The quoted section was written in the larger context of the state of the game and its creator which encompasses the other issues written, and I understand your post so I’ll cut those kinds of comments. I don’t care for “mass content” for content’s sake as I would much rather have “good content” with balance the being of critical importance. What I see when I watch a stream is animation that looks worse than Wizardy 7, poor sound, sparse if any balance, inconsistent graphics, and a tough interface. On the positive lots of character options and lots of content. Comes down to what a person prefers. But I will keep your comment in mind if I post on this again.

I’ve played it for about 8 hours this weekend according to steam. I haven’t gone very far into the game as I’ve replayed the starter sections, tried new party builds, and have mostly experimented more than trying to make progress in a play through.

I’m enjoying the game, but it has some issues. They include a painful UI, many annoyances, and a bit of a rough start with respect to bugs. If you don’t like late 80’s/early 90’s style blobbers (with a sometimes worse interface), avoid it. If you do like games of that sort and are comfortable with the price, realize that you may have a rough experience if you buy now instead of waiting a bit for more patching and a manual.

To Cleve’s credit, he is constantly patching the game this weekend, but there have been issues there too like losing all of your save games such that you have to back them up before a new release is installed. Also, new releases aren’t being auto-detected (for me and others; I don’t know if it’s everyone) and you have to uninstall and re-install to update. The game is less than 100MB so it only takes a few seconds, but buyer beware. Cleve is learning how to manage updates with Steam and there are some growing pains.

The game hasn’t crashed on me, but in addition to the general issues, I have some bugs such as:

  • Audio volumes are forgotten upon game launch, but they’ll show the correct setting.
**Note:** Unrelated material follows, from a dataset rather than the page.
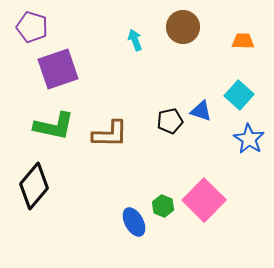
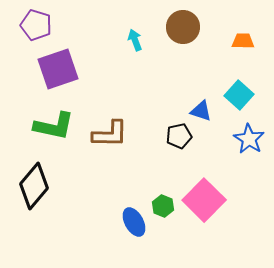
purple pentagon: moved 4 px right, 2 px up
black pentagon: moved 9 px right, 15 px down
Workaround: bump up and down the sfx and music audio each time I launch the game.
  • Resolution scaling is broken. If I enable scaling, it breaks my mouse. Workaround: I lower my screen resolution before launching. I tend to play it in windowed mode because it’s not ALT-TAB friendly in fullscreen - it always stays on top of other windows.
  • The music can’t be fully disabled. I set it to volume level 0, but it’s still there at a very low volume.
  • You can’t remap keys so I’m running AutoHotkey with a custom script to have it conform to my preferences. I have the script set to toggle active/inactive with a side button mouseclick. You don’t even know what the default keys are mapped to until you find a reference in forums that says ‘F1’ shows the keymap.
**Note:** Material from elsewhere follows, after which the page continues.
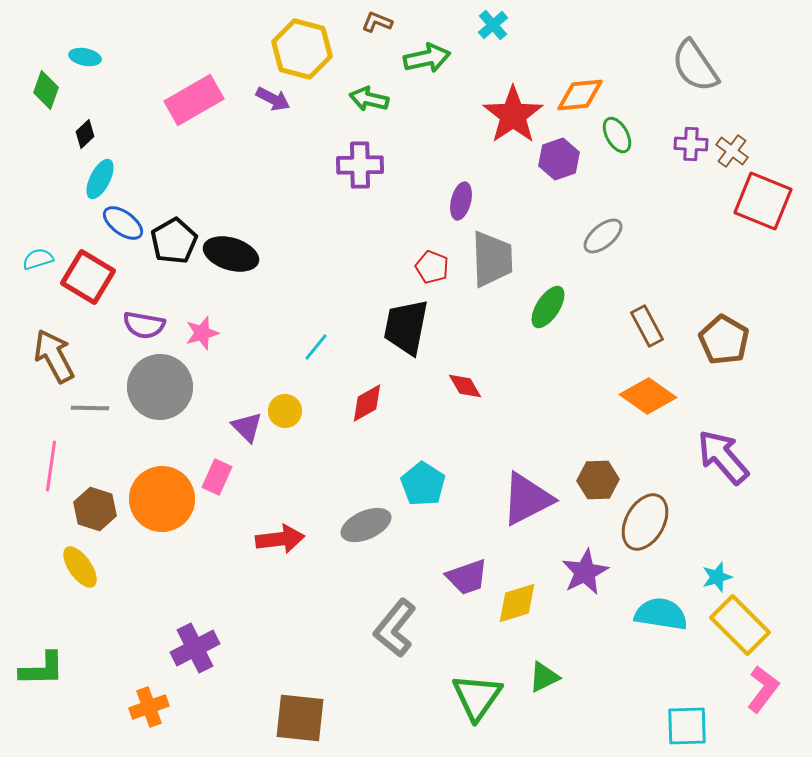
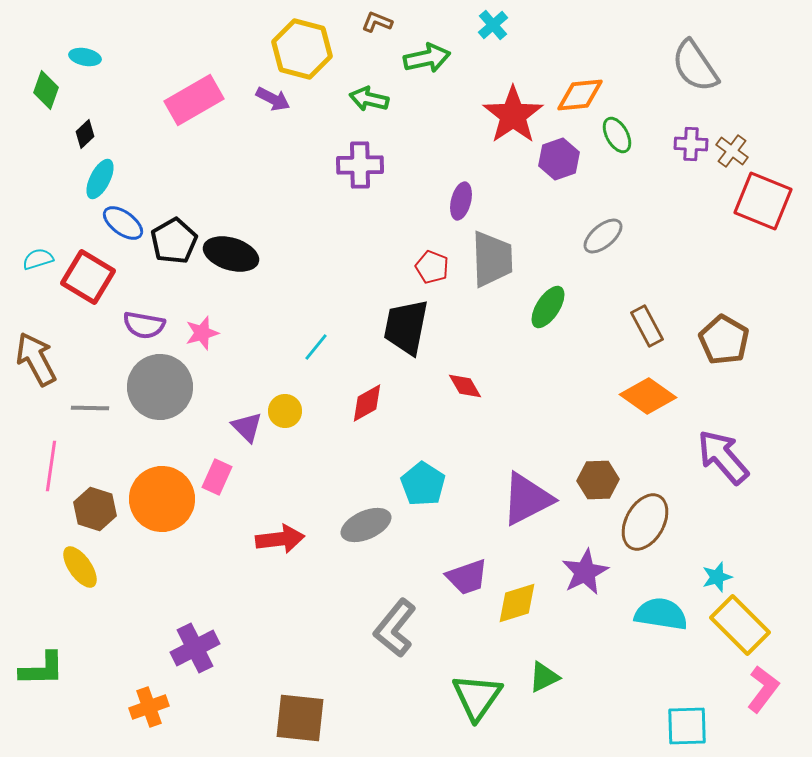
brown arrow at (54, 356): moved 18 px left, 3 px down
I really doubt that the UI will be re-worked so it’s something to get used to. How bad is it? Well, the usage is inconsistent and clunky. Here’s one example; to identify an unknown object:

  1. Right click on a character’s “Action” icon and select that you want to cast a spell.
  2. Find the Identify spell, select it, select the power level, click cast. This will put a magnifying glass icon temporarily on the main screen while the spell is active.
  3. While the icon is visible, scroll through the single row inventory bar to find the item.
  4. Left click on the item to attach it to the mouse cursor.
  5. Right click on the character’s “Action” icon and select “Assay”.
  6. If the identification is successful you can now see the stats in a tiny window of small text color coded according to some undocumented standard.

Hopefully that conveys the UI flavor - sort of like a dead skunk lollipop.

However, if you can get past that pain (or used to it), the game is fun with interesting blobber style combat. The puzzles are creative and there’s certainly a nostalgia factor. If you didn’t play this sort of game ages ago, I doubt you’d enjoy Grimoire.

If anyone is interested, I can followup this post with another detailing some of the important bits of information I’ve bookmarked from forums. It’s no substitute for a manual, but I’ve found enough to get me past the early “WTF how do I X,Y,Z?” pain.

It’s a little like getting a misbehaving puppy with intestinal problems. You might love that little dog after a while, but first he’s definitely going to crap all over your house and stink up the place.